---- AVAILABLE DATA

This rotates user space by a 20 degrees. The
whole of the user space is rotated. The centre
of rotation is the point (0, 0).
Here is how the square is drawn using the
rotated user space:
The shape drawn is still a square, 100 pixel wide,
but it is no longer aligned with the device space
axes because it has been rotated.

--------
---- AVAILABLE DATA

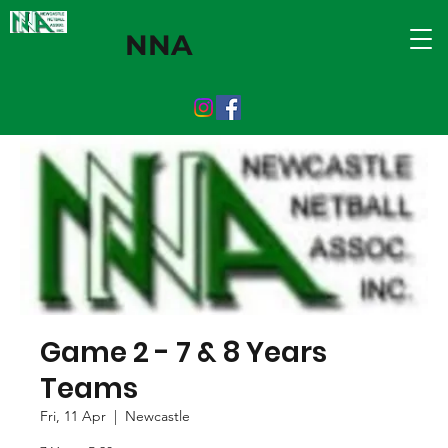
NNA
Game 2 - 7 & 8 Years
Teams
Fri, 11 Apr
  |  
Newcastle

--------

▶ _WORK REQUEST_
Determine the number of lines in the listing that hold the word "rotated". Nothing but that number is wanted.

▶ _EXPECTED ANSWER_
3